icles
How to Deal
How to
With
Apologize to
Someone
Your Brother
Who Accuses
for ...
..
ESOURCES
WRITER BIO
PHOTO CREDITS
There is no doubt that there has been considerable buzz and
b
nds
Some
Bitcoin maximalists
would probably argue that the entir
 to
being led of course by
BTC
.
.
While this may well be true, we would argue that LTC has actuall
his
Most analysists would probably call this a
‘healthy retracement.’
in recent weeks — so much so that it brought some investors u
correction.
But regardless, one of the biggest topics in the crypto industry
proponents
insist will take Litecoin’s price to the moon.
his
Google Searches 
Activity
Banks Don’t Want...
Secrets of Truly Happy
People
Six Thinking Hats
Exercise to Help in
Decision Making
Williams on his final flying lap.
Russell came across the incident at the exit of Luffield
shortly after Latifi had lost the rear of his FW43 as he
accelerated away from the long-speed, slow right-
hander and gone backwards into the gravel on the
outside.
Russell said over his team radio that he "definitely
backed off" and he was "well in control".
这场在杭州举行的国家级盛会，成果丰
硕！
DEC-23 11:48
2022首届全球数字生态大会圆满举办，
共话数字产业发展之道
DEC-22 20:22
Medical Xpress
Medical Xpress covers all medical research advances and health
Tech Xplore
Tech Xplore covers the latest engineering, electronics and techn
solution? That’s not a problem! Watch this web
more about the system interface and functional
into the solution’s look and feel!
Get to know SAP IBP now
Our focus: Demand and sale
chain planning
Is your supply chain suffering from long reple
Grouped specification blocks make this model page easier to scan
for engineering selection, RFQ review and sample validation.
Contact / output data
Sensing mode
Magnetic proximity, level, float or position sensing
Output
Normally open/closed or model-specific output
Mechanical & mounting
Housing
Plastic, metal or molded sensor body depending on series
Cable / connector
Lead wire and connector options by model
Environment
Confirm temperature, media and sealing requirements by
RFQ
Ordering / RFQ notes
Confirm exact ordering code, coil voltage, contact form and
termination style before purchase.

■ **Instructions to follow**
From the records above, pull every line that has the string "Russell" and copy it.

■ **Written solution**
Russell came across the incident at the exit of Luffield
Russell said over his team radio that he "definitely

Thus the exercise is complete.